I was asked to write a 400-word essay for an outdoor magazine on "should national parks be privatized". Here is my response. By the way, I put the stuff about myself and my company in under duress. It was not in the original draft and he wanted something personal.
Should National Park's be privatized, in the sense that they are turned entirely over to private owners? No. Public lands are in public hands for a reason -- the public wants the government, not, say, Ritz-Carlton, to decide the use and character and access to the land. No one wants a McDonald's in front of Old Faithful, a common fear I hear time and again when privatization is mentioned.
However, once the agency determines the character of and facilities on the land, should their operation (as opposed to their ownership) be privatized? Sure. The NPS faces hundreds of millions of dollars in capital needs and deferred maintenance. It is crazy to use its limited budget to have Federal civil service employees cleaning bathrooms and manning the gatehouse, when private companies have proven they can do a quality job so much less expensively. The US Forest Service, for example, has had private operators in over a thousand of its largest parks for nearly thirty years, and unlike state parks agencies or even the NPS, it is not considering park closures or accumulating deferred maintenance, despite having its recreation budget axed. Why? Because its partnership program with private operators is a fundamentally sounder, lower-cost approach to park operations.

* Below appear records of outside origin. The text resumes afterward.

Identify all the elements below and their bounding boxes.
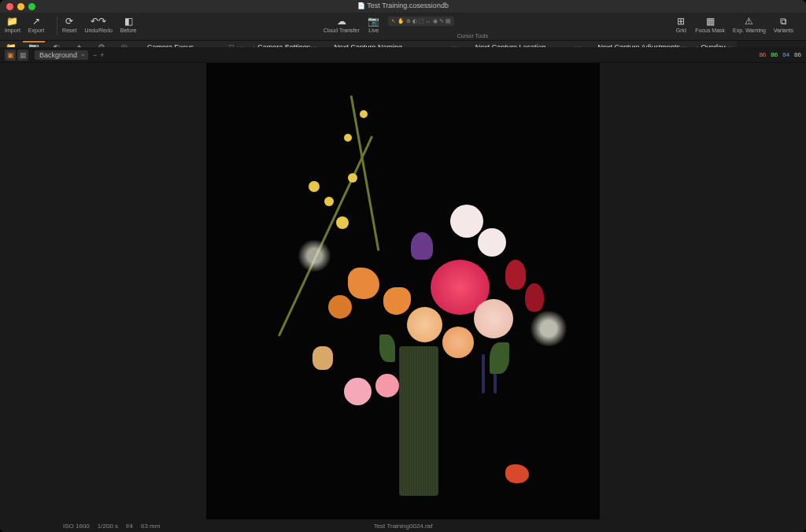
close-window[interactable] — [6, 3, 13, 10]
status-aperture: f/4 — [126, 523, 133, 530]
status-shutter: 1/200 s — [98, 523, 118, 530]
undo-redo-button[interactable]: ↶↷Undo/Redo — [84, 15, 112, 33]
layer-select[interactable]: Background — [35, 50, 88, 60]
status-focal: 63 mm — [141, 523, 160, 530]
minimize-window[interactable] — [17, 3, 24, 10]
overlay-section: ›Overlay⋯ — [692, 41, 737, 47]
maximize-window[interactable] — [28, 3, 35, 10]
variants-button[interactable]: ⧉Variants — [774, 15, 793, 33]
tab-shape[interactable]: ◐SHAPE — [45, 41, 68, 47]
overlay-header[interactable]: ›Overlay⋯ — [692, 41, 737, 47]
tab-refine[interactable]: ◎REFINE — [113, 41, 135, 47]
location-header[interactable]: ⌄Next Capture Location⋯ — [464, 41, 586, 47]
image-preview[interactable] — [206, 63, 600, 519]
export-button[interactable]: ↗Export — [28, 15, 44, 33]
naming-section: ⌄Next Capture Naming⋯ Format NameCamera … — [322, 41, 463, 47]
view-multi-icon[interactable]: ▦ — [17, 50, 28, 61]
camera-settings-section: ›Camera Settings⋯ — [249, 41, 322, 47]
main-toolbar: 📁Import ↗Export ⟳Reset ↶↷Undo/Redo ◧Befo… — [0, 13, 806, 41]
cloud-transfer-button[interactable]: ☁Cloud Transfer — [324, 15, 360, 33]
adjustments-section: ⌄Next Capture Adjustments⋯ ICC ProfileDe… — [586, 41, 692, 47]
status-filename: Test Training0024.raf — [374, 523, 433, 530]
camera-settings-header[interactable]: ›Camera Settings⋯ — [249, 41, 322, 47]
titlebar: Test Training.cosessiondb — [0, 0, 806, 13]
before-button[interactable]: ◧Before — [120, 15, 137, 33]
status-bar: ISO 1600 1/200 s f/4 63 mm Test Training… — [0, 519, 806, 532]
focus-header[interactable]: ⌄Camera Focus⊡ ⋯ — [135, 41, 249, 47]
viewer: ▣ ▦ Background − + 86868486 — [0, 47, 806, 532]
tab-tether[interactable]: 📷TETHER — [23, 41, 46, 47]
focus-mask-button[interactable]: ▦Focus Mask — [695, 15, 725, 33]
focus-section: ⌄Camera Focus⊡ ⋯ NearFar ◀◀◀ ◀◀ ◀ ▶ ▶▶ ▶… — [135, 41, 249, 47]
adjustments-header[interactable]: ⌄Next Capture Adjustments⋯ — [586, 41, 692, 47]
tool-sidebar: 📁LIBRARY 📷TETHER ◐SHAPE ✦STYLE ⚙ADJUST ◎… — [0, 41, 135, 47]
cursor-tools[interactable]: ↖✋⊕◐⬚↔◉✎▤ — [388, 17, 454, 26]
exp-warning-button[interactable]: ⚠Exp. Warning — [733, 15, 766, 33]
window-title: Test Training.cosessiondb — [357, 2, 449, 9]
import-button[interactable]: 📁Import — [5, 15, 20, 33]
status-iso: ISO 1600 — [63, 523, 90, 530]
grid-button[interactable]: ⊞Grid — [675, 15, 687, 33]
tool-tabs: 📁LIBRARY 📷TETHER ◐SHAPE ✦STYLE ⚙ADJUST ◎… — [0, 41, 135, 47]
location-section: ⌄Next Capture Location⋯ DestinationCaptu… — [464, 41, 586, 47]
layer-minus-icon[interactable]: − — [93, 51, 97, 59]
reset-button[interactable]: ⟳Reset — [62, 15, 76, 33]
live-button[interactable]: 📷Live — [368, 15, 380, 33]
tab-library[interactable]: 📁LIBRARY — [0, 41, 23, 47]
tab-style[interactable]: ✦STYLE — [68, 41, 91, 47]
view-single-icon[interactable]: ▣ — [5, 50, 16, 61]
tab-adjust[interactable]: ⚙ADJUST — [91, 41, 113, 47]
naming-header[interactable]: ⌄Next Capture Naming⋯ — [322, 41, 463, 47]
layer-plus-icon[interactable]: + — [100, 51, 104, 59]
rgb-readout: 86868486 — [759, 51, 801, 58]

In fact, such public-private partnerships are nothing new for the NPS. The NPS was an early innovator in this field, and currently private companies operate many of the visitor services in parks, such as lodges and gift shops. The US Forest Service innovation, which has been copied by many agencies including most recently California State Parks, has been to turn over operations of the whole park, not just the lodge, to a private company. These are highly structured contracts, wherein the private company cannot modify the facilities or change fees without agency approval, and must meet a range of detailed performance goals.
Most critiques of private park operations center around quality and fees. While there certainly have been some isolated failures, in general the results have been quite good. In Arizona, a recent poll by CampArizona.com ranked the top 10 public campgrounds in Arizona. Of these, three of the top five were US Forest Service campgrounds run by a private operator, as was the top Arizona campground in Sunset Magazine's "Best of the West" (OK, I have to brag, these are all run by my company). As for fee concerns, state-run parks in California charge $30 for a no-hookup camp site. Privately operated public campgrounds in California forests seldom charge more than $18.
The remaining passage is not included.